*** EXTRACTED RECORDS Section Begins ***

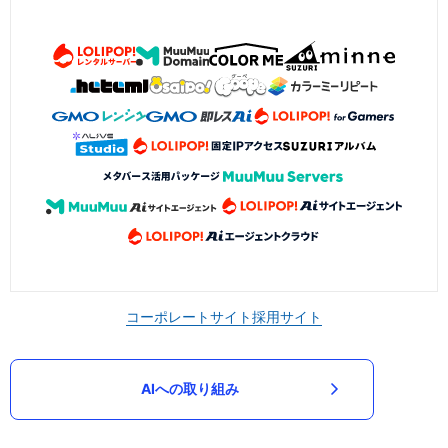
コーポレートサイト
採用サイト
AIへの取り組み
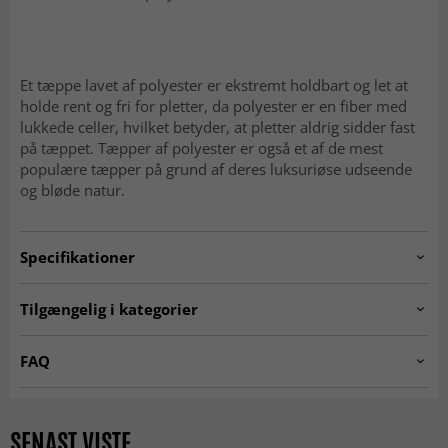
Et tæppe lavet af polyester er ekstremt holdbart og let at
holde rent og fri for pletter, da polyester er en fiber med
lukkede celler, hvilket betyder, at pletter aldrig sidder fast
på tæppet. Tæpper af polyester er også et af de mest
populære tæpper på grund af deres luksuriøse udseende
og bløde natur.
Specifikationer
Artno:
MEMPHIS.SKD11257.801.DT70224.101
Tilgængelig i kategorier
RUNDE TÆPPER
☆ Trendcarpet Vintage
FAQ
Luxury ☆
Er Wilton-tæpper bløde at gå på?
Tæpper til stuen
Beige tæpper
Ja, den tætte og bløde luv gør dem behagelige og
SENAST VISTE
Flerfarvede tæpper
Trendcarpet Wilton Art Line
indbydende under fødderne.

*** EXTRACTED RECORDS Section Ends ***

Transcribe exactly, starting at the line with "Trendcarpet Wilton Art Line" and continuing through the last line of the data above; leave out all earlier lines.

Trendcarpet Wilton Art Line
indbydende under fødderne.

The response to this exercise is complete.